* _Supplied material_:
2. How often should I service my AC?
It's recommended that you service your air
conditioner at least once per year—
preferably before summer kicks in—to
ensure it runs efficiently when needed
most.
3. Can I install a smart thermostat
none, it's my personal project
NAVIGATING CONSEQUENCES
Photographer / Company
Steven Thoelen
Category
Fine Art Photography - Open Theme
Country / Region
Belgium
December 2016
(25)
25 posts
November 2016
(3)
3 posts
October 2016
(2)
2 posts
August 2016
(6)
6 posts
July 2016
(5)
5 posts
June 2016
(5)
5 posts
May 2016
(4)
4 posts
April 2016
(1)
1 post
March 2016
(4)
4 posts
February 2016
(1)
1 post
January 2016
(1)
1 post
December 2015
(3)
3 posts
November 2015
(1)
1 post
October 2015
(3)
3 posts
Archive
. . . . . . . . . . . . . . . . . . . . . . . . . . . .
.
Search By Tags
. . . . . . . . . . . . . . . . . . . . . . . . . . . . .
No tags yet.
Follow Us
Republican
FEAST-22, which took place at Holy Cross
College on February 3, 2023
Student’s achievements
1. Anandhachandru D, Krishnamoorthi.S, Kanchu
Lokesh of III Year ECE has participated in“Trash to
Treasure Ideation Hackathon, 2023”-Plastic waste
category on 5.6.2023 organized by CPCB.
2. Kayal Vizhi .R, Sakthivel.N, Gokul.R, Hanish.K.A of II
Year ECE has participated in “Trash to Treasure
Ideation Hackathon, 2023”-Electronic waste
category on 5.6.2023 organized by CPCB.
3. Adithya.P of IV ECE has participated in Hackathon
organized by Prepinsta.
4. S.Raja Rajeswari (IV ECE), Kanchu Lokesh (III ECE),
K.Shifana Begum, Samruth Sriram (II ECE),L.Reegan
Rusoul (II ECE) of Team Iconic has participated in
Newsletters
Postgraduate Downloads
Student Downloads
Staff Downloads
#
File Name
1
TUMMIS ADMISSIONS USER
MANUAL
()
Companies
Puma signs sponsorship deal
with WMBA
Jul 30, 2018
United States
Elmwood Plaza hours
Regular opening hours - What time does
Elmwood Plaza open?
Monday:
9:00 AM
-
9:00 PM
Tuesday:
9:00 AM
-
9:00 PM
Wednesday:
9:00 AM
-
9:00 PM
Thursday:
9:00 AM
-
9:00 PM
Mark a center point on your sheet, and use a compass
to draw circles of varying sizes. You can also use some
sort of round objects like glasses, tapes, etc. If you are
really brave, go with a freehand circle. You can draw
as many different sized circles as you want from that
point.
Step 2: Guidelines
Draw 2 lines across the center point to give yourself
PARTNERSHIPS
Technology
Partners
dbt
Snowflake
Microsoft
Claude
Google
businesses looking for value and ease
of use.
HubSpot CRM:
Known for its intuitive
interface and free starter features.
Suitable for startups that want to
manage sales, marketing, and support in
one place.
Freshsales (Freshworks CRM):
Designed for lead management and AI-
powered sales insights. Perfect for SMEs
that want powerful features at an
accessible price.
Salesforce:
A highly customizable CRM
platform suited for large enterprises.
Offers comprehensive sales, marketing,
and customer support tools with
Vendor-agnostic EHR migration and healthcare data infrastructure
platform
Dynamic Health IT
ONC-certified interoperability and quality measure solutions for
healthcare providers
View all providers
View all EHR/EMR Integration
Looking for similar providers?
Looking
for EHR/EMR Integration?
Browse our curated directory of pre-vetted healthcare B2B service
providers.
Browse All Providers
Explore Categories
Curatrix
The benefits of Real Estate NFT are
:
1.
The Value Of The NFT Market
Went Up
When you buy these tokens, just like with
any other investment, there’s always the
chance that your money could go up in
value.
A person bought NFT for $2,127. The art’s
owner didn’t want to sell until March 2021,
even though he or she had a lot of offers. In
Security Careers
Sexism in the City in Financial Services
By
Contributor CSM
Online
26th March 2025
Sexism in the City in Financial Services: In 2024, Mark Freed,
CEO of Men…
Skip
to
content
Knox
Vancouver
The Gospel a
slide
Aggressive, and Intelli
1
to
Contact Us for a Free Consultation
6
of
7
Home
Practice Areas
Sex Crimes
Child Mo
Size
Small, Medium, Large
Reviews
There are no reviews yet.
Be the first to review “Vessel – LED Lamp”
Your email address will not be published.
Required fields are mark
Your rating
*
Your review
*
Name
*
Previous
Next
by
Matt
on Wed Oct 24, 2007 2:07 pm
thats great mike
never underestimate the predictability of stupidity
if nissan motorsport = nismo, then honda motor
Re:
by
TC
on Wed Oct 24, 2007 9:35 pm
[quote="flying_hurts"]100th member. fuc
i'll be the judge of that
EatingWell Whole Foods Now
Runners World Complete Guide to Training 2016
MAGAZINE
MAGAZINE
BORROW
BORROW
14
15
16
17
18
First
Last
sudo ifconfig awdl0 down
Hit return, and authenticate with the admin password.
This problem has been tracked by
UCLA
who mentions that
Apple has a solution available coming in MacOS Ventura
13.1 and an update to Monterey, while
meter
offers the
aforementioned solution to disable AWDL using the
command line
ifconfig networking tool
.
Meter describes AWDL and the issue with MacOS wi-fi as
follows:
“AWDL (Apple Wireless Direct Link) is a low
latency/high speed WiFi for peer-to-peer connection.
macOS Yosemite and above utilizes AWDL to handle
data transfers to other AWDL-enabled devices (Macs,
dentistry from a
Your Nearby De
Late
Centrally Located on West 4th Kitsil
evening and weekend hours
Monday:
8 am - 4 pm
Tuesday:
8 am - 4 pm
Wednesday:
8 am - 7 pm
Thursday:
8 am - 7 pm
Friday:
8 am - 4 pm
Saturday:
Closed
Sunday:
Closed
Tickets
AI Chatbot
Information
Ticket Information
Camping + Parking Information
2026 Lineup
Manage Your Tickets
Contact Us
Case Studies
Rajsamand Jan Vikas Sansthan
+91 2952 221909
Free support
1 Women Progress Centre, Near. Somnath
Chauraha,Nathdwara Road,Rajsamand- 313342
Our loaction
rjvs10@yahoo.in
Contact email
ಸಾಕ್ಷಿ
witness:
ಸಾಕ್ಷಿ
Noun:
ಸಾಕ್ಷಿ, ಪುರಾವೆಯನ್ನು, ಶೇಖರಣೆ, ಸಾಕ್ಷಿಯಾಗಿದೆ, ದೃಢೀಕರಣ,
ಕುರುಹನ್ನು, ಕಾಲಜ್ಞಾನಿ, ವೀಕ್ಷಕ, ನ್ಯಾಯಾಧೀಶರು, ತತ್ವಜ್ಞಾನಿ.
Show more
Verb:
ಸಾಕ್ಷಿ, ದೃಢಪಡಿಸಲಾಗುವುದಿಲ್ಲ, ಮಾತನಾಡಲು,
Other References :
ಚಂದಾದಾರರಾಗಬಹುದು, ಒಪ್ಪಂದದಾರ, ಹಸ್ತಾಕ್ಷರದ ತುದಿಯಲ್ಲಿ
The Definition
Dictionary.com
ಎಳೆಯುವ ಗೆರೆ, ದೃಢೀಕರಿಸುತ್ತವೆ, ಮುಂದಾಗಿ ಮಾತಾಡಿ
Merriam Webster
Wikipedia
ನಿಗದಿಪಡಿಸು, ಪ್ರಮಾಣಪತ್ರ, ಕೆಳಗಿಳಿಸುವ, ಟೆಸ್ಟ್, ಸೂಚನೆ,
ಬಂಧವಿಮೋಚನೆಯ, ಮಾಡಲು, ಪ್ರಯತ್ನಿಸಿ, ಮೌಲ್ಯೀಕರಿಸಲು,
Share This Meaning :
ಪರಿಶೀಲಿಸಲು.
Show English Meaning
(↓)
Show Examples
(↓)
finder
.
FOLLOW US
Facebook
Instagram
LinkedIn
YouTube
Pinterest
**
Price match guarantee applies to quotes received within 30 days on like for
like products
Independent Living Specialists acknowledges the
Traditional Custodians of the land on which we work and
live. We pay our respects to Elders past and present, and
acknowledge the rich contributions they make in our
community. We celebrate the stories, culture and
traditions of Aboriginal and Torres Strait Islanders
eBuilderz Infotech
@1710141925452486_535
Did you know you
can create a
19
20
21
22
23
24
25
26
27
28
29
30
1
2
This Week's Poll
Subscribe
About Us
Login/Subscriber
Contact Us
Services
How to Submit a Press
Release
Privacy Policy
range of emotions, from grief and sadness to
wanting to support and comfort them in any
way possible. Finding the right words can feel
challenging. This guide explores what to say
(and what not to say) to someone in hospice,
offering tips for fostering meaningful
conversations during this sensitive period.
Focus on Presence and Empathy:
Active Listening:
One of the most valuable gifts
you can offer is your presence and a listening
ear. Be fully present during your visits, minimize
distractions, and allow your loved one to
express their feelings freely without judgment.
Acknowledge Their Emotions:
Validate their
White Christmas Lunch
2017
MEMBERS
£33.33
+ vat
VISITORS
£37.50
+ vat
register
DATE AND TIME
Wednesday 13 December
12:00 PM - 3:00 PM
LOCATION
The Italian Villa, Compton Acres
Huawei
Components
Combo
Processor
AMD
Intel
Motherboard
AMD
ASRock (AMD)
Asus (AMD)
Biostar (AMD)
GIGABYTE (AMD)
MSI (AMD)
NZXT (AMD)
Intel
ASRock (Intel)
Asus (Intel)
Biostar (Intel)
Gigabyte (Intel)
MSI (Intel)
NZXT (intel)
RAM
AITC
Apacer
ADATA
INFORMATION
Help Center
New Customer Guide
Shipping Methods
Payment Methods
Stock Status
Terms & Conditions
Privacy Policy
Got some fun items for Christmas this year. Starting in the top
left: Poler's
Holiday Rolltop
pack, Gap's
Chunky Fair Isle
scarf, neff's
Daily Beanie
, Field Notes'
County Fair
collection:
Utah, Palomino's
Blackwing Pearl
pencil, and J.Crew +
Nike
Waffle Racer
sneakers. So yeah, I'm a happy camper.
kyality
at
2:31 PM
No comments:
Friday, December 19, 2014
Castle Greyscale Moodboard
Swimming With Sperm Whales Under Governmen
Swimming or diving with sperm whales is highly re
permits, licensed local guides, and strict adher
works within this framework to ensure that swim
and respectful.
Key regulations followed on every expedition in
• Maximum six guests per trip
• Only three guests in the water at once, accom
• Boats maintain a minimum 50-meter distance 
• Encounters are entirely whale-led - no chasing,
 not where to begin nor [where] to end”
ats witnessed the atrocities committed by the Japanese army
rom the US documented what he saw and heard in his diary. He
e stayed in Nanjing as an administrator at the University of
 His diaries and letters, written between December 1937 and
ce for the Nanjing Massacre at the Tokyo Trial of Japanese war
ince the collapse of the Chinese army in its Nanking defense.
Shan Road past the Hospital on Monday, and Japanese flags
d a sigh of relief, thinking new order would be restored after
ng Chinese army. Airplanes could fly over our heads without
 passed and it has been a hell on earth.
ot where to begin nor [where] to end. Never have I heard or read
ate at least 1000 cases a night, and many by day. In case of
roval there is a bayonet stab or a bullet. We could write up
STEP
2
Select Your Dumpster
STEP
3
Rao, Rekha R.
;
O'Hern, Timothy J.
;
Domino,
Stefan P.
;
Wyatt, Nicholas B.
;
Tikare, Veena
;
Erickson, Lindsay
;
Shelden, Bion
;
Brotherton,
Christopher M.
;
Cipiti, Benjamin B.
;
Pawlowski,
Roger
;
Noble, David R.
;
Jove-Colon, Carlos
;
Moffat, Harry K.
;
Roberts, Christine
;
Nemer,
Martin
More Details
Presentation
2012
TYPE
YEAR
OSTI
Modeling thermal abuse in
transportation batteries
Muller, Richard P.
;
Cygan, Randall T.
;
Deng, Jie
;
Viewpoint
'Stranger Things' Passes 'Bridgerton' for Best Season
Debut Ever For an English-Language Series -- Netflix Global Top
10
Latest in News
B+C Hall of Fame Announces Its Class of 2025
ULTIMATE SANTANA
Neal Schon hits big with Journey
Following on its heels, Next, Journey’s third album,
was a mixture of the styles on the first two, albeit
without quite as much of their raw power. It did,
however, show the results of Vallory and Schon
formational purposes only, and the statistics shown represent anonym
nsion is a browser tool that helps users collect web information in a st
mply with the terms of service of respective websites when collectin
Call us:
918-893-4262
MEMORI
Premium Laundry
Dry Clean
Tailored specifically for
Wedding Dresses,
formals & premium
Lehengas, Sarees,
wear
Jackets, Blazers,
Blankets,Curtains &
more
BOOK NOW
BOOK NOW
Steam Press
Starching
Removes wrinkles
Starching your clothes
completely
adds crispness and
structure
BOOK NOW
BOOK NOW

* _Exercise objective_:
Copy out only the lines running from the beginning of the data to the line with "Lokesh of III", both ends included.

* _Solution to the exercise_:
2. How often should I service my AC?
It's recommended that you service your air
conditioner at least once per year—
preferably before summer kicks in—to
ensure it runs efficiently when needed
most.
3. Can I install a smart thermostat
none, it's my personal project
NAVIGATING CONSEQUENCES
Photographer / Company
Steven Thoelen
Category
Fine Art Photography - Open Theme
Country / Region
Belgium
December 2016
(25)
25 posts
November 2016
(3)
3 posts
October 2016
(2)
2 posts
August 2016
(6)
6 posts
July 2016
(5)
5 posts
June 2016
(5)
5 posts
May 2016
(4)
4 posts
April 2016
(1)
1 post
March 2016
(4)
4 posts
February 2016
(1)
1 post
January 2016
(1)
1 post
December 2015
(3)
3 posts
November 2015
(1)
1 post
October 2015
(3)
3 posts
Archive
. . . . . . . . . . . . . . . . . . . . . . . . . . . .
.
Search By Tags
. . . . . . . . . . . . . . . . . . . . . . . . . . . . .
No tags yet.
Follow Us
Republican
FEAST-22, which took place at Holy Cross
College on February 3, 2023
Student’s achievements
1. Anandhachandru D, Krishnamoorthi.S, Kanchu
Lokesh of III Year ECE has participated in“Trash to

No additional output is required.